→ **Collection entries**

========================================================================

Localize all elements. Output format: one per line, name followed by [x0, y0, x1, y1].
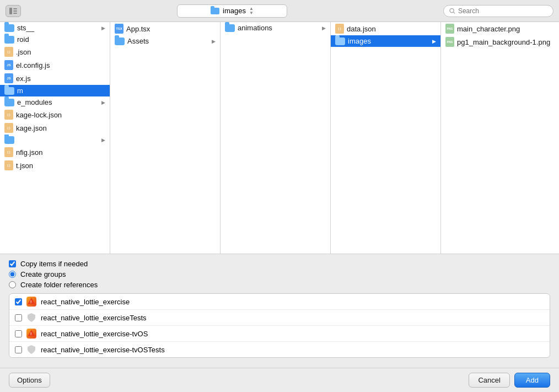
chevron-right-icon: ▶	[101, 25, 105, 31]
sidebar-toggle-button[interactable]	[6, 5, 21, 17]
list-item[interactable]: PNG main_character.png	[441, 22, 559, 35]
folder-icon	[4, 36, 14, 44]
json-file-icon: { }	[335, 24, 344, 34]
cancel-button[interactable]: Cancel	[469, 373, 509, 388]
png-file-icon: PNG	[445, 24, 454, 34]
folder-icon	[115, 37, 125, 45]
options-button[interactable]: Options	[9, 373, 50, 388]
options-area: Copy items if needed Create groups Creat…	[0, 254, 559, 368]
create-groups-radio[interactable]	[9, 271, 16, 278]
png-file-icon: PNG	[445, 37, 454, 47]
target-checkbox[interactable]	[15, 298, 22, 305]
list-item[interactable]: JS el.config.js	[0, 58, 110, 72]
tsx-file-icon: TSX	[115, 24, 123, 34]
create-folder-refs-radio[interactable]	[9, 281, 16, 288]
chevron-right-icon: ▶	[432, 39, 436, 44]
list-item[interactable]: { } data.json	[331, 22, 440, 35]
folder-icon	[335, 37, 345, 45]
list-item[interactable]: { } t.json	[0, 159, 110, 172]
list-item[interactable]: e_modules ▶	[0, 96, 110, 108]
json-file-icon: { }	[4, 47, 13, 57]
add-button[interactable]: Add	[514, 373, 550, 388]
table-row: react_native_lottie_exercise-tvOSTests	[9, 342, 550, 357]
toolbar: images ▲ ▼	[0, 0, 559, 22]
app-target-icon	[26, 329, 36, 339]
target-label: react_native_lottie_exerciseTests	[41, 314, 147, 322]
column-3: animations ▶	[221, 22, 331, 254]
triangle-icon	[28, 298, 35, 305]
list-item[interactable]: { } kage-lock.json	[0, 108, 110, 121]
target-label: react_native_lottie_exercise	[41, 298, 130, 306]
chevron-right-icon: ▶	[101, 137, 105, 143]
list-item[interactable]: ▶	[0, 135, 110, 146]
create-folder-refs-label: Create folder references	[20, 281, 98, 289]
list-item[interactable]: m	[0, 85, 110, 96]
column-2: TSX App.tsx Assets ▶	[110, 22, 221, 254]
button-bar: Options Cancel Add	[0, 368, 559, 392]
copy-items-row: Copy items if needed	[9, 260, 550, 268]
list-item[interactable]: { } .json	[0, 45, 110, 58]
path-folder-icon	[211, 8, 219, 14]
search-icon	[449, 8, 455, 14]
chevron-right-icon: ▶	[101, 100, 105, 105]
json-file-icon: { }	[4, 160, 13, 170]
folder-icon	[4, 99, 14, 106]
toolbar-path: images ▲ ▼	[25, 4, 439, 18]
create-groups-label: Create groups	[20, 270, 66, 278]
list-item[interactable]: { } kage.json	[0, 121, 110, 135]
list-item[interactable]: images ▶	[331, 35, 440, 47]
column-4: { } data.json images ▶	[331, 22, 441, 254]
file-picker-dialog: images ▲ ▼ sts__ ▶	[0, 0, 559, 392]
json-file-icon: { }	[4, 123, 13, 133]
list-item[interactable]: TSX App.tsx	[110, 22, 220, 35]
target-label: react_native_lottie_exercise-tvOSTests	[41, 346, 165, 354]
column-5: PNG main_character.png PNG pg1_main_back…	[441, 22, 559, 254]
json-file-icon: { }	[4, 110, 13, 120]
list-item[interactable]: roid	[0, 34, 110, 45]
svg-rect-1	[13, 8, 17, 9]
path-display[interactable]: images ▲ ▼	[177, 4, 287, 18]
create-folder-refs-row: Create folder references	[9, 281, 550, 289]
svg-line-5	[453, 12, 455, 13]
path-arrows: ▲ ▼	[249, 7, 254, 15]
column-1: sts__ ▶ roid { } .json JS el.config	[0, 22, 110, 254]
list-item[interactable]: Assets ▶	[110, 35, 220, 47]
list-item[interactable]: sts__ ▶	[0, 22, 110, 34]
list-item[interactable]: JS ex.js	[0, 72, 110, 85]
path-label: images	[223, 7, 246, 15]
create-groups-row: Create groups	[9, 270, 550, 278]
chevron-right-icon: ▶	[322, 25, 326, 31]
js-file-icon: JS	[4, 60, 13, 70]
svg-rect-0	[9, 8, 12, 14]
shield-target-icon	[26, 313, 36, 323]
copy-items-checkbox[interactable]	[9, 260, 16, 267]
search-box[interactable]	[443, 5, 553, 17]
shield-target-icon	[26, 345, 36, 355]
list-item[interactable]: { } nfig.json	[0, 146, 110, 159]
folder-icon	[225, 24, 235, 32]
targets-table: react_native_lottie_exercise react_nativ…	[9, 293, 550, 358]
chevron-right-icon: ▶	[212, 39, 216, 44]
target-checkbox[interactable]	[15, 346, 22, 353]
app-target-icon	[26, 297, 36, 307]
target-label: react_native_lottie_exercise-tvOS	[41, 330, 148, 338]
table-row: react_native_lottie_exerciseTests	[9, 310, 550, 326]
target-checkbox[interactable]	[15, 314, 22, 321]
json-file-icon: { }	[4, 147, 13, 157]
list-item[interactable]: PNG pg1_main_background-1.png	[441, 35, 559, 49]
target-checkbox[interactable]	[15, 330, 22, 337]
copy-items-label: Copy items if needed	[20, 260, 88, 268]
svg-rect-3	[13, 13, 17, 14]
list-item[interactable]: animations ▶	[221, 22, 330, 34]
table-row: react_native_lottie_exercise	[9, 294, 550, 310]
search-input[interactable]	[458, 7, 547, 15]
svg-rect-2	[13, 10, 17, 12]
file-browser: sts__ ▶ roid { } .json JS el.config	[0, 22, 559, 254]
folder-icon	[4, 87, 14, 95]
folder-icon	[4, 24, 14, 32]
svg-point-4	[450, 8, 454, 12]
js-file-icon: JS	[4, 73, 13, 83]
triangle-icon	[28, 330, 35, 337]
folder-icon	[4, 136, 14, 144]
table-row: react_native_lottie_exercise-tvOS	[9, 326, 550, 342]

========================================================================

→ **YOUR INSTRUCTIONS**
The expected answer is a number and nothing else: how many lines above include the word "rect".

→ **ANSWER TO THIS EXERCISE**
4